The following is a message from Superintendent Scot Prebles:

Forest Hills parents, guardians, and community members:

While we understand that the use of the word “suicide” is difficult for many to hear, I want to be transparent and direct with our community that this situation is real. It has clearly impacted a large community that is asking questions and seeking resources. This is an emotional time. Our immediate focus is to address the needs of our students.

At this time, I want to communicate in more detail what we have in place to handle crises in our schools. Our district provides ongoing training for administrators, counselors, psychologists, central office staff, health aides, secretaries, custodians, and teachers to be trained in TECIP (Traumatic Event Crisis Intervention Plan). We utilize trained building core and district flight teams to support the level of crisis. Internal and external resources are identified according to the need and the situation. Experts delivering TECIP and trauma training have recommended that the individuals who have relationships with students are most effective in supporting the healing process and reducing trauma.

While our TECIP training allows us to respond to crisis and trauma, our partnership with expert organizations such as Grant us Hope and Child Focus allow us to consider proactive steps to prevent crisis and reduce future occurrence.

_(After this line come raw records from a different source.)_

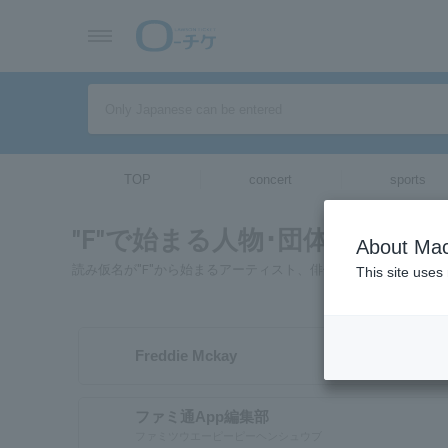
TOP
concert
sports
"F"で始まる人物･団体ページ一
About Mac
読み仮名が"F"から始まるアーティスト、俳優、作品、スポーツ
This site uses
Freddie Mckay
ファミ通App編集部
ファミツウエーピーピーヘンシュウブ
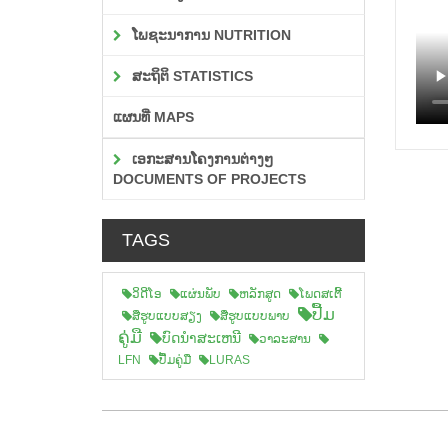
ໂພຊະນາການ NUTRITION
ສະຖິຕິ STATISTICS
ແຜນທີ່ MAPS
ເອກະສານໂຄງການຕ່າງໆ
DOCUMENTS OF PROJECTS
TAGS
ວິດີໂອ
ແຜ່ນພັບ
ຫລັກສູດ
ໂພດສເຕີ້
ປື້ມ
ສືຮູບແບບສຽງ
ສື່ຮູບແບບພາບ
ຄູ່ມື
ບົດນຳສະເຫນີ
ວາລະສານ
LFN
ປື້ມຄູ່ມື
LURAS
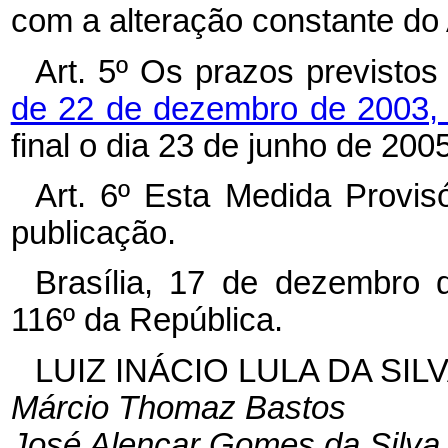
com a alteração constante do
Art. 5º Os prazos previsto
de 22 de dezembro de 2003
final o dia 23 de junho de 2005
Art. 6º Esta Medida Provis
publicação.
Brasília, 17 de dezembro 
116º da República.
LUIZ INÁCIO LULA DA SIL
Márcio Thomaz Bastos
José Alencar Gomes da Silva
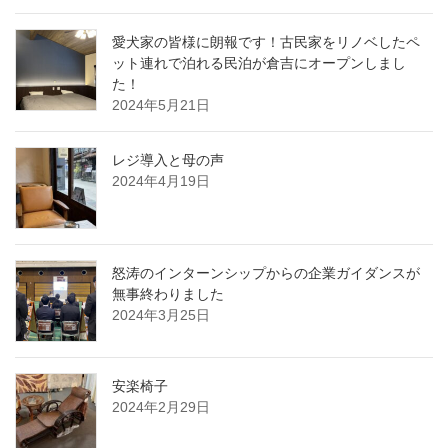
愛犬家の皆様に朗報です！古民家をリノベしたペ
ット連れで泊れる民泊が倉吉にオープンしまし
た！
2024年5月21日
レジ導入と母の声
2024年4月19日
怒涛のインターンシップからの企業ガイダンスが
無事終わりました
2024年3月25日
安楽椅子
2024年2月29日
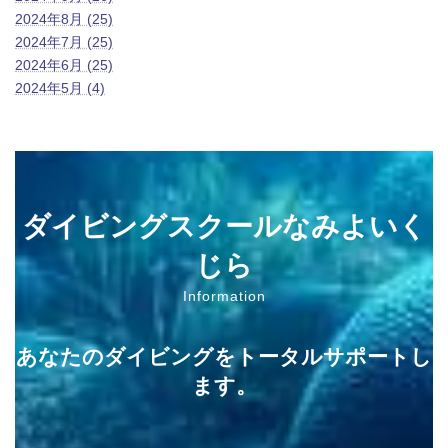
2024年8月 (25)
2024年7月 (25)
2024年6月 (25)
2024年5月 (4)
ダイビングスクールなみよいく
じら
Information
あなたのダイビングをトータルサポートし
ます。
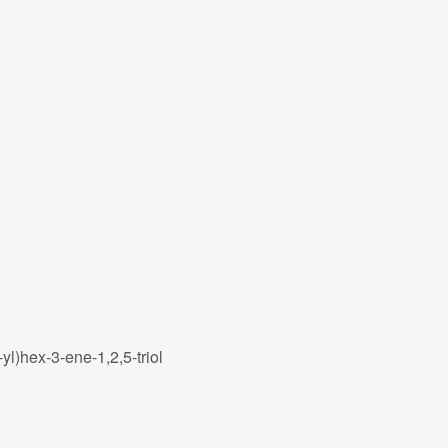
l)hex-3-ene-1,2,5-triol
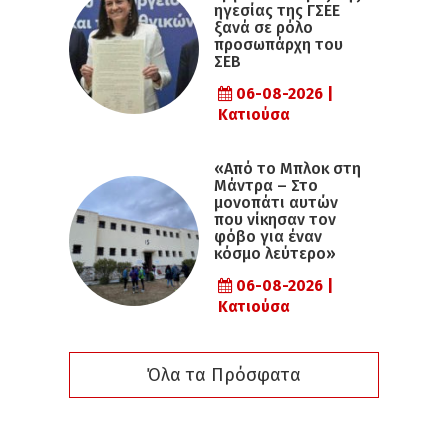
ηγεσίας της ΓΣΕΕ
ξανά σε ρόλο
προσωπάρχη του
ΣΕΒ
06-08-2026 |
Κατιούσα
«Από το Μπλοκ στη
Μάντρα – Στο
μονοπάτι αυτών
που νίκησαν τον
φόβο για έναν
κόσμο λεύτερο»
06-08-2026 |
Κατιούσα
Όλα τα Πρόσφατα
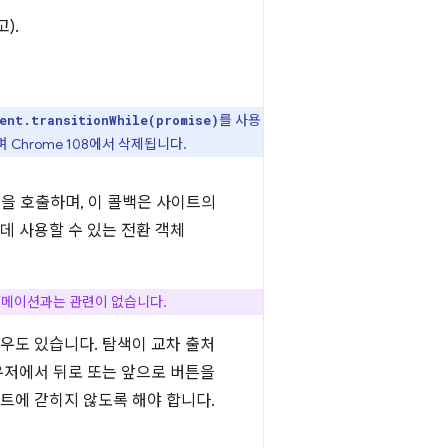
).
를 사용
ent.transitionWhile(promise)
 Chrome 108에서 삭제됩니다.
을 호출하며, 이 콜백은 사이트의
데 사용할 수 있는 전환 객체
애니메이션과는 관련이 없습니다.
우도 있습니다. 탐색이 교차 출처
우저에서 뒤로 또는 앞으로 버튼을
이트에 갇히지 않도록 해야 합니다.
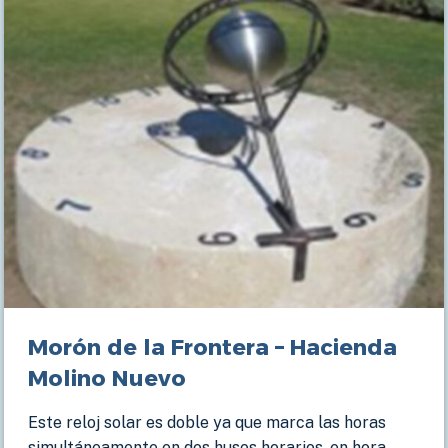
Morón de la Frontera – Hacienda
Molino Nuevo
Este reloj solar es doble ya que marca las horas
simultáneamente en dos husos horarios, en hora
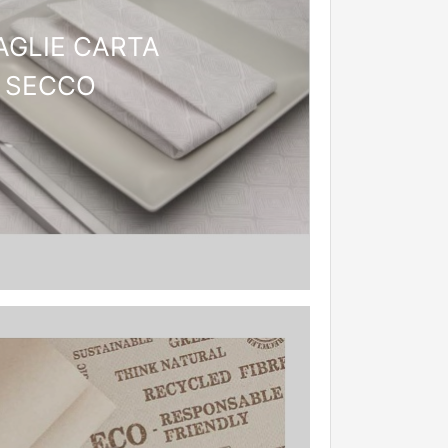
AGLIE CARTA
SECCO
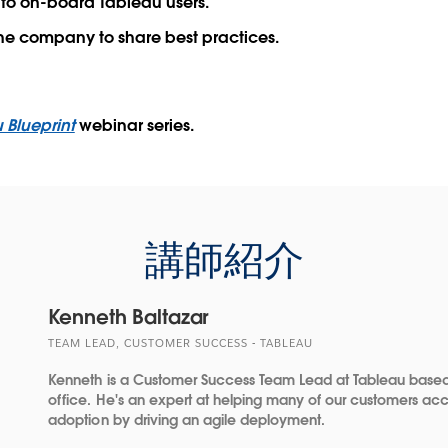
s to on-board Tableau users.
the company to share best practices.
 Blueprint
webinar series.
講師紹介
Kenneth Baltazar
TEAM LEAD, CUSTOMER SUCCESS - TABLEAU
Kenneth is a Customer Success Team Lead at Tableau based
office. He's an expert at helping many of our customers acce
adoption by driving an agile deployment.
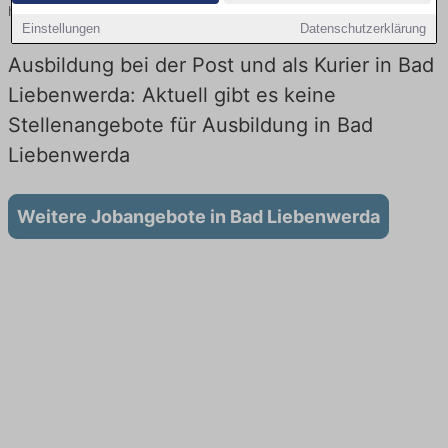
heute.
Einstellungen
Datenschutzerklärung
Ausbildung bei der Post und als Kurier in Bad
Liebenwerda: Aktuell gibt es keine
Stellenangebote für Ausbildung in Bad
Liebenwerda
Weitere Jobangebote in Bad Liebenwerda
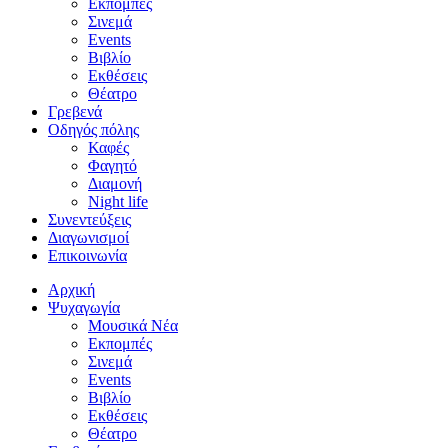
Εκπομπές
Σινεμά
Events
Βιβλίο
Εκθέσεις
Θέατρο
Γρεβενά
Οδηγός πόλης
Καφές
Φαγητό
Διαμονή
Night life
Συνεντεύξεις
Διαγωνισμοί
Επικοινωνία
Αρχική
Ψυχαγωγία
Μουσικά Νέα
Εκπομπές
Σινεμά
Events
Βιβλίο
Εκθέσεις
Θέατρο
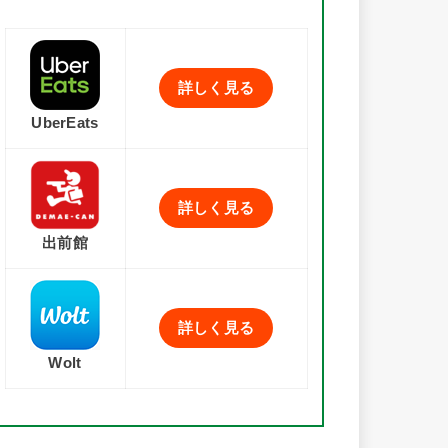
詳しく見る
UberEats
詳しく見る
出前館
詳しく見る
Wolt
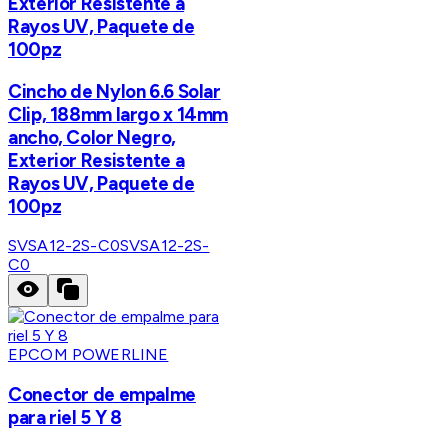
Exterior Resistente a
Rayos UV, Paquete de
100pz
Cincho de Nylon 6.6 Solar
Clip, 188mm largo x 14mm
ancho, Color Negro,
Exterior Resistente a
Rayos UV, Paquete de
100pz
SVSA12-2S-C0
SVSA12-2S-
C0
EPCOM POWERLINE
Conector de empalme
para riel 5 Y 8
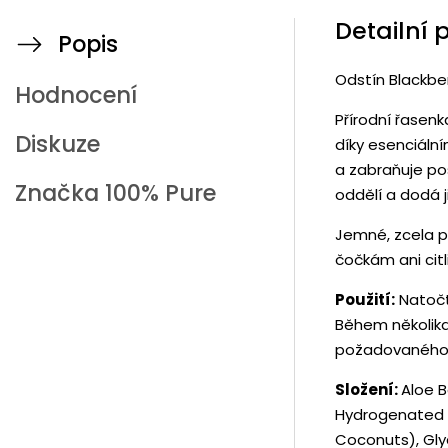
Detailní 
Popis
Odstín Blackbe
Hodnocení
Přírodní řasen
Diskuze
díky esenciáln
a zabraňuje po
Značka
100% Pure
oddělí a dodá 
Jemné, zcela p
čočkám ani cit
Použití:
Natočte
Během několika
požadovaného pr
Složení:
Aloe 
Hydrogenated Jo
Coconuts), Gly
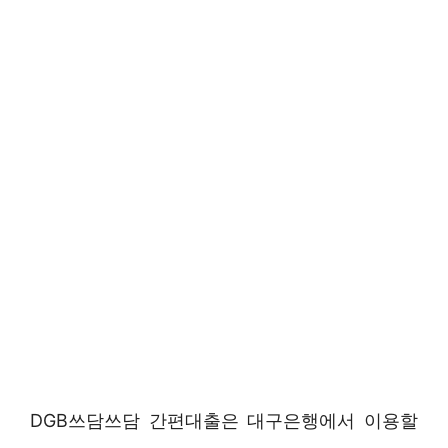
DGB쓰담쓰담 간편대출은 대구은행에서 이용할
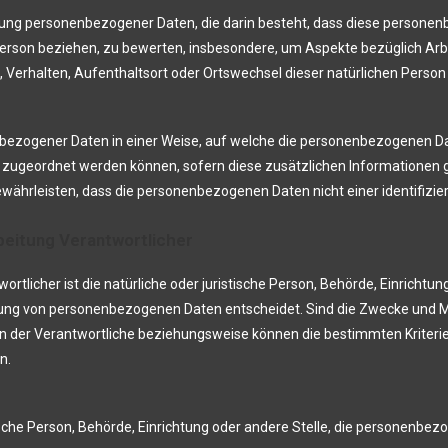
rbeitung personenbezogener Daten, die darin besteht, dass diese pers
 Person beziehen, zu bewerten, insbesondere, um Aspekte bezüglich Arbe
it, Verhalten, Aufenthaltsort oder Ortswechsel dieser natürlichen Perso
bezogener Daten in einer Weise, auf welche die personenbezogenen D
n zugeordnet werden können, sofern diese zusätzlichen Informatione
ährleisten, dass die personenbezogenen Daten nicht einer identifiziert
beitung Verantwortlicher
ortlicher ist die natürliche oder juristische Person, Behörde, Einrichtu
tung von personenbezogenen Daten entscheidet. Sind die Zwecke und Mi
nn der Verantwortliche beziehungsweise können die bestimmten Kriter
n.
stische Person, Behörde, Einrichtung oder andere Stelle, die personenb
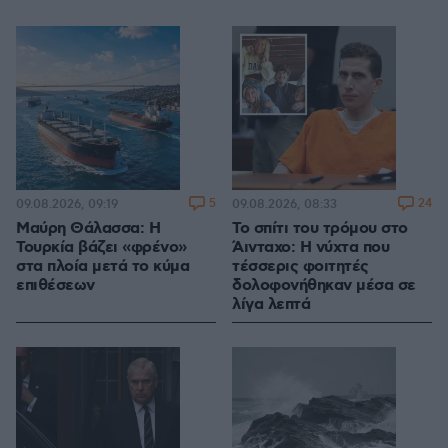
5
24
09.08.2026, 09:19
09.08.2026, 08:33
Μαύρη Θάλασσα: Η
Το σπίτι του τρόμου στο
Τουρκία βάζει «φρένο»
Άινταχο: Η νύχτα που
στα πλοία μετά το κύμα
τέσσερις φοιτητές
επιθέσεων
δολοφονήθηκαν μέσα σε
λίγα λεπτά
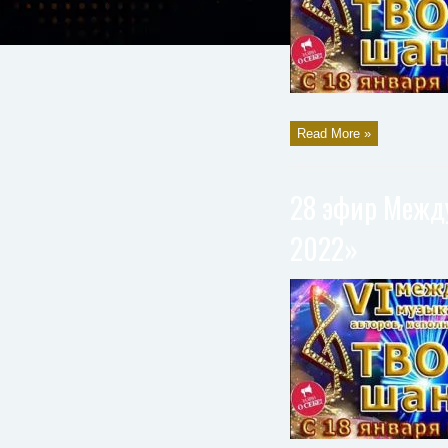
Read More »
28 эфир Между
2022»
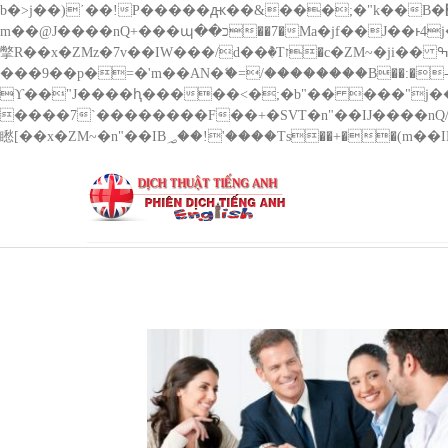
b�>j��)΄��!P�����ԫ��&���;�"k��B�޶�}��������p�SVT�(w��ę��!j������ ��x�;�-
m��@J����nQ+���պ��כ��7�Ma�jf��J��ͱ4j���Ѳ�
撆R��x�ZMz�7v��IW���/d��ٞ�Тז�c�ZM~�ji�� ߒ��sQz�����Ԡ��DW��3�De�n"��M�+/��������B��:�-�u��IJ���7j�委
���9��p�=�'m��AN�ޭ�=/��������B��:�-�n&��
ϒ��"J����ԧ�����<�;�b"�� ���"j�����ܢ��F[��x� ,�!q�� қ�*]/���؝�2��7�SMc�s"���ޭ�DQ/�应�ܢ��F_
����7`��������F��+�SVT�n"��IJ����nQ/�应����B ��4� w�D"��IJ�׭�-`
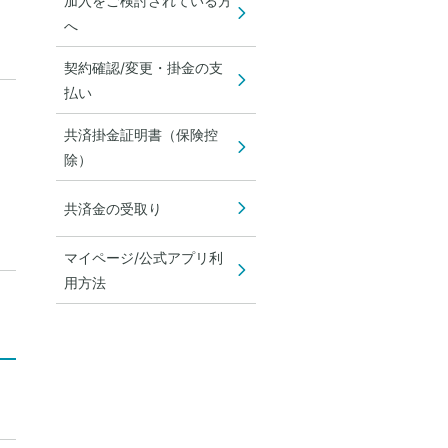
加入をご検討されている方
へ
契約確認/変更・掛金の支
払い
共済掛金証明書（保険控
除）
共済金の受取り
マイページ/公式アプリ利
用方法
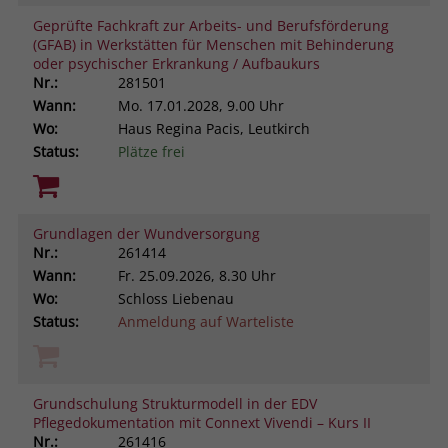
Geprüfte Fachkraft zur Arbeits- und Berufsförderung
(GFAB) in Werkstätten für Menschen mit Behinderung
oder psychischer Erkrankung / Aufbaukurs
Nr.:
281501
Wann:
Mo.
17.01.2028, 9.00 Uhr
Wo:
Haus Regina Pacis, Leutkirch
Status:
Plätze frei
Grundlagen der Wundversorgung
Nr.:
261414
Wann:
Fr.
25.09.2026, 8.30 Uhr
Wo:
Schloss Liebenau
Status:
Anmeldung auf Warteliste
Grundschulung Strukturmodell in der EDV
Pflegedokumentation mit Connext Vivendi – Kurs II
Nr.:
261416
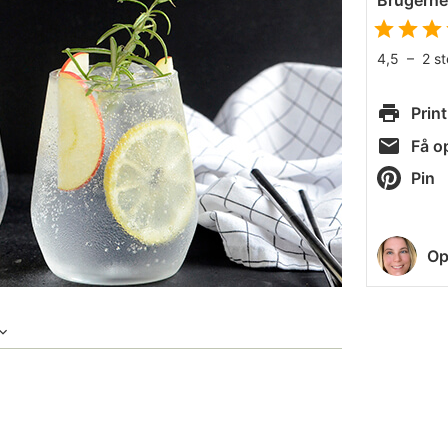
Brugern
4,5
–
2
s
Print
Få op
Pin
Op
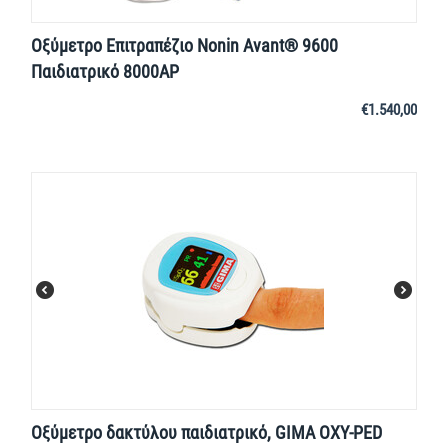
Οξύμετρο Επιτραπέζιο Nonin Avant® 9600
Παιδιατρικό 8000AP
€
1.540,00
Οξύμετρο δακτύλου παιδιατρικό, GIMA OXY-PED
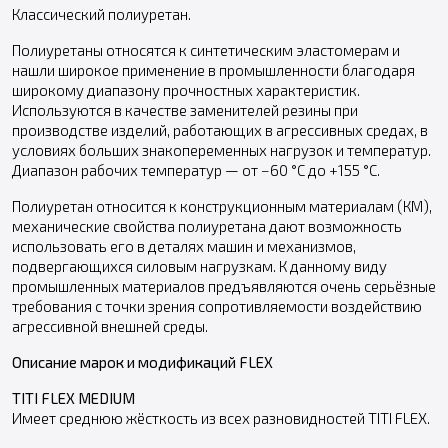
Классический полиуретан.
Полиуретаны относятся к синтетическим эластомерам и
нашли широкое применение в промышленности благодаря
широкому диапазону прочностных характеристик.
Используются в качестве заменителей резины при
производстве изделий, работающих в агрессивных средах, в
условиях больших знакопеременных нагрузок и температур.
Диапазон рабочих температур — от −60 °С до +155 °С.
Полиуретан относится к конструкционным материалам (КМ),
механические свойства полиуретана дают возможность
использовать его в деталях машин и механизмов,
подвергающихся силовым нагрузкам. К данному виду
промышленных материалов предъявляются очень серьёзные
требования с точки зрения сопротивляемости воздействию
агрессивной внешней среды.
Описание марок и модификаций FLEX
TITI FLEX MEDIUM
Имеет среднюю жёсткость из всех разновидностей TITI FLEX.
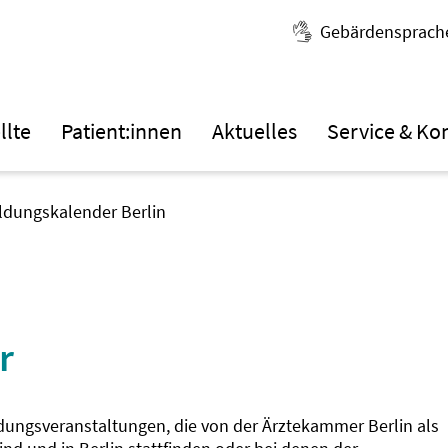
Gebärdensprach
llte
Patient:innen
Aktuelles
Service & Ko
ildungskalender Berlin
r
ldungsveranstaltungen, die von der Ärztekammer Berlin als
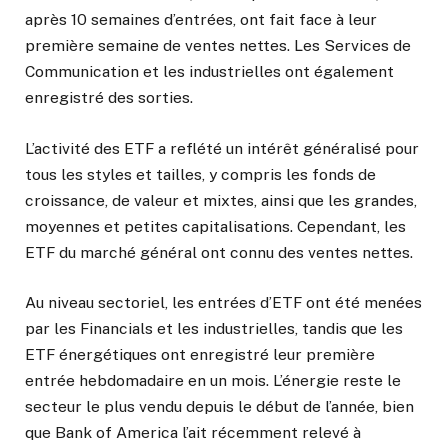
après 10 semaines d’entrées, ont fait face à leur
première semaine de ventes nettes. Les Services de
Communication et les industrielles ont également
enregistré des sorties.
L’activité des ETF a reflété un intérêt généralisé pour
tous les styles et tailles, y compris les fonds de
croissance, de valeur et mixtes, ainsi que les grandes,
moyennes et petites capitalisations. Cependant, les
ETF du marché général ont connu des ventes nettes.
Au niveau sectoriel, les entrées d’ETF ont été menées
par les Financials et les industrielles, tandis que les
ETF énergétiques ont enregistré leur première
entrée hebdomadaire en un mois. L’énergie reste le
secteur le plus vendu depuis le début de l’année, bien
que Bank of America l’ait récemment relevé à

When a student dies as a result of a suicide, a primary concern is that this act may be repeated, which is known as contagion. Students who have been struggling may become more vulnerable. Suicide prevention requires a community effort and a persistence of hope and support. The following are recommendations for prevention that address the concern of contagion:

Prevention/Contagion Recommendations for Adults

  1. Be brave and be the person (family, church members, teachers,coaches, neighbors) who is there for someone who is hurting.
  2. Be careful not to memorialize the completed suicides. Support one another to prevent further loss and not glorify the act.
  3. Focus on each individual being important to us.
  4. Focus on teaching skills for social and emotional development to thrive in a rapidly changing society.  

Tips for Parents: Continuing to TALK to your kids.

How can kids support kids?  It may seem simple but it works!

  1. Ask each other genuinely, “How are you doing?” Check in with each other.  
  2. If you have concerns about someone’s safety, connect that person to a trusted adult. Don’t keep it a secret. You are being a good friend by getting them help.    
  3. Practice healthy self-care: exercise, draw, read, stay in some regular routines, etc.

This is a community health issue and the district is approaching this as such. It is important that we all keep these resources at hand.

Resources:

  • Psychiatric Intake Response Center (PIRC) at Children’s Hospital (available 24/7) 513-636-4124. This line is good for parents to consult with questions if you have concerns for your child.     
  • Child Focus office-based services call for appointment 513-752-1555
  • National Suicide Prevention Lifeline 1-800-273-8255 provides free and confidential emotional support to people in suicidal crisis or emotional distress (24/7)
  • Psychiatric Emergency Services/Mobile Crisis Line 513-584-8577 provides 24/7 services to patients in crisis with psychiatric emergencies
  • UC after hours Crisis Line: 513-556-0648

The district will also coordinate a parent night with Dr. Jennifer Wright-Berryman, a suicidologist and professor at University of Cincinnati and partner with Grant Us Hope.  In addition, we will work collaboratively on building postvention plans to address our ongoing needs.

I thank you for your concern and support. I encourage us all to have a persistence of hope through this hard time. Our district has and will continue to be fully committed to use and reflect upon the best practices to meet the needs of our students.